Requirement –
Find every line in the data that contains the word "malesuada". Return each of those lines.

Excerpted records –

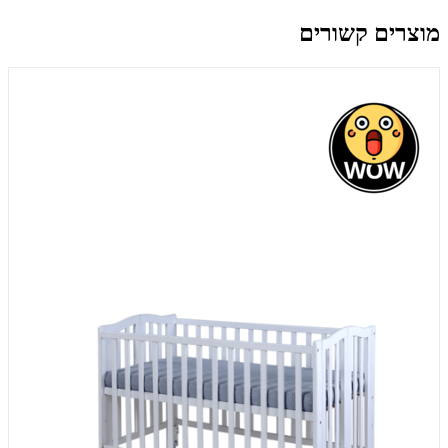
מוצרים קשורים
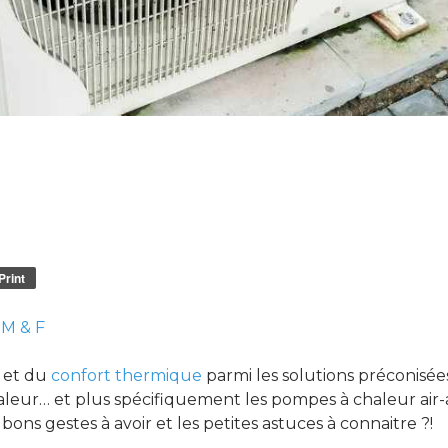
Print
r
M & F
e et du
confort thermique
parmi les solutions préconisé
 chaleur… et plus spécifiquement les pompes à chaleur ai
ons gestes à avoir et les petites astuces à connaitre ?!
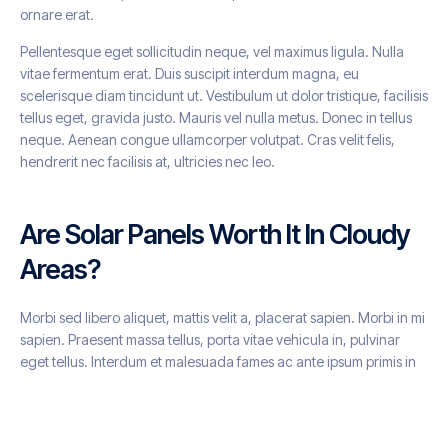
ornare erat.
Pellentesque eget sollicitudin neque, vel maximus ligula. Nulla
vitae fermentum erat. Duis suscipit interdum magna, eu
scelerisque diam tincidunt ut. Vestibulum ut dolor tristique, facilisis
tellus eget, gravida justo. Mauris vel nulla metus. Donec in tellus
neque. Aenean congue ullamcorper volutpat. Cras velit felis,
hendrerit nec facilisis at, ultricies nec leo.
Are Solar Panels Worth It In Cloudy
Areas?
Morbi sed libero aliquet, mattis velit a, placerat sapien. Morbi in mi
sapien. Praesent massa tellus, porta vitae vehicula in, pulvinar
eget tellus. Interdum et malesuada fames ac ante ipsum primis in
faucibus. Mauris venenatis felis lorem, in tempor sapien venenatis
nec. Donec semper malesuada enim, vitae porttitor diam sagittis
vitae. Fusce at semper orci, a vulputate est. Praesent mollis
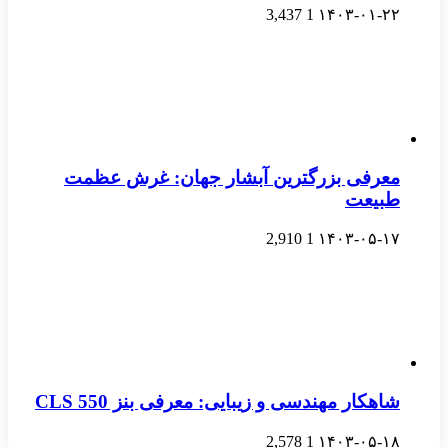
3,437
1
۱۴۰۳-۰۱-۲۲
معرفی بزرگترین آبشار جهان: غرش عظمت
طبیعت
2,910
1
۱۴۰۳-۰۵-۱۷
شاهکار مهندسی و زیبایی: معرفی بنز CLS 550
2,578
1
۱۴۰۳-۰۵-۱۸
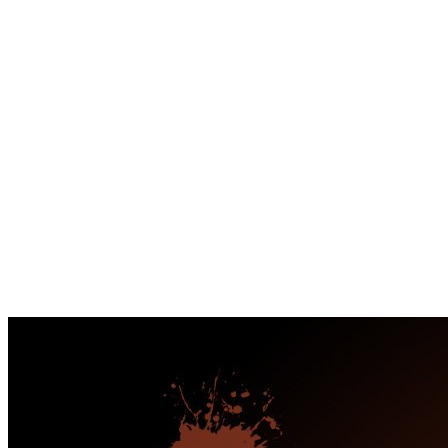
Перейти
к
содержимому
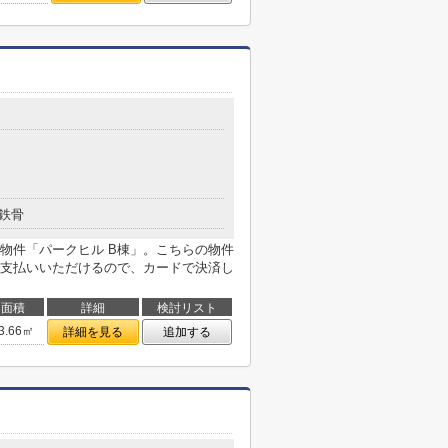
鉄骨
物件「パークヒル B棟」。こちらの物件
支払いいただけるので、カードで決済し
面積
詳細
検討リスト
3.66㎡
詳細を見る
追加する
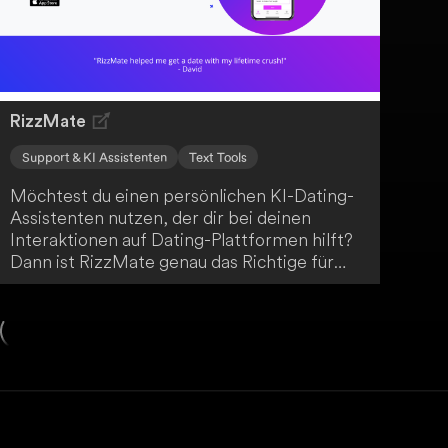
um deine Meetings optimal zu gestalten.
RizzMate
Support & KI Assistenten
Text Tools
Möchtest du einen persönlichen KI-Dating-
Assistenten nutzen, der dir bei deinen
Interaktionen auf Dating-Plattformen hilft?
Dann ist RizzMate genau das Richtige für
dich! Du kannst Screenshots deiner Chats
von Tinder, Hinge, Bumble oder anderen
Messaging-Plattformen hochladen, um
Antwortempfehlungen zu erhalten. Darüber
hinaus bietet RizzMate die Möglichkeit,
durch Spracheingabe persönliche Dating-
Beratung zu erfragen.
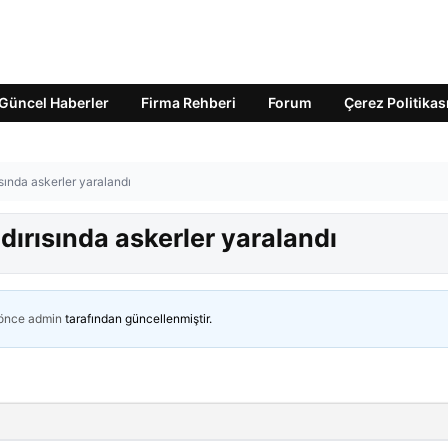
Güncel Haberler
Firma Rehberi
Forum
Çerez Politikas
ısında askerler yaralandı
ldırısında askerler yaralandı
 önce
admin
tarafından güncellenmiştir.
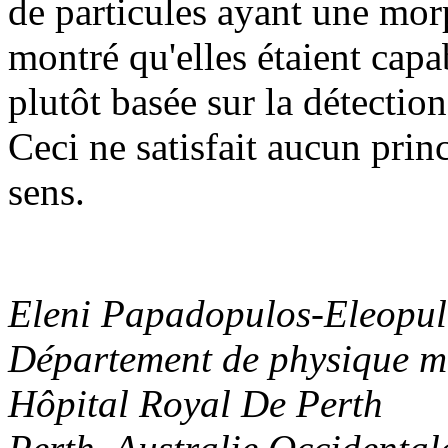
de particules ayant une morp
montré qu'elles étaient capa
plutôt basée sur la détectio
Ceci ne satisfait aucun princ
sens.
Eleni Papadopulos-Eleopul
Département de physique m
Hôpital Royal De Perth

Written response –
eget tellus. Interdum et malesuada fames ac ante ipsum primis in
nec. Donec semper malesuada enim, vitae porttitor diam sagittis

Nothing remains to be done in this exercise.